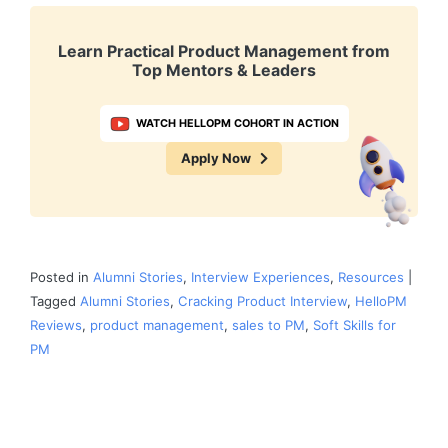
Learn Practical Product Management from
Top Mentors & Leaders
WATCH HELLOPM COHORT IN ACTION
Apply Now
Posted in
Alumni Stories
,
Interview Experiences
,
Resources
|
Tagged
Alumni Stories
,
Cracking Product Interview
,
HelloPM
Reviews
,
product management
,
sales to PM
,
Soft Skills for
PM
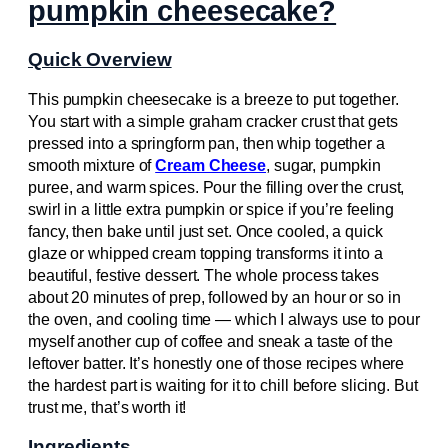
pumpkin cheesecake?
Quick Overview
This pumpkin cheesecake is a breeze to put together.
You start with a simple graham cracker crust that gets
pressed into a springform pan, then whip together a
smooth mixture of
Cream Cheese
, sugar, pumpkin
puree, and warm spices. Pour the filling over the crust,
swirl in a little extra pumpkin or spice if you’re feeling
fancy, then bake until just set. Once cooled, a quick
glaze or whipped cream topping transforms it into a
beautiful, festive dessert. The whole process takes
about 20 minutes of prep, followed by an hour or so in
the oven, and cooling time — which I always use to pour
myself another cup of coffee and sneak a taste of the
leftover batter. It’s honestly one of those recipes where
the hardest part is waiting for it to chill before slicing. But
trust me, that’s worth it!
Ingredients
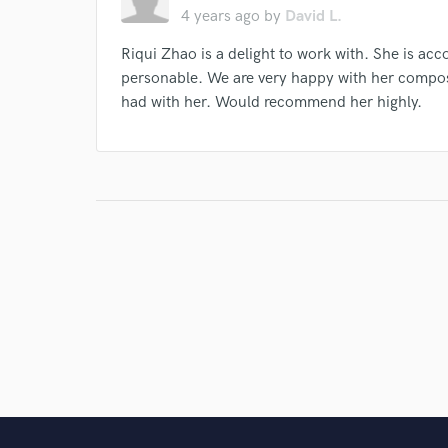
4 years ago
by
David L.
Riqui Zhao is a delight to work with. She is ac
personable. We are very happy with her compo
had with her. Would recommend her highly.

=======

WHAT TO PRODUCE: With the pictures left out, restate word for word every line of the data above, from the first down to the line that contains "You start with".

ANSWER TO THIS EXERCISE:
Learn Practical Product Management from
Top Mentors & Leaders
WATCH HELLOPM COHORT IN ACTION
Apply Now
Posted in
Alumni Stories
,
Interview Experiences
,
Resources
|
Tagged
Alumni Stories
,
Cracking Product Interview
,
HelloPM
Reviews
,
product management
,
sales to PM
,
Soft Skills for
PM
pumpkin cheesecake?
Quick Overview
This pumpkin cheesecake is a breeze to put together.
You start with a simple graham cracker crust that gets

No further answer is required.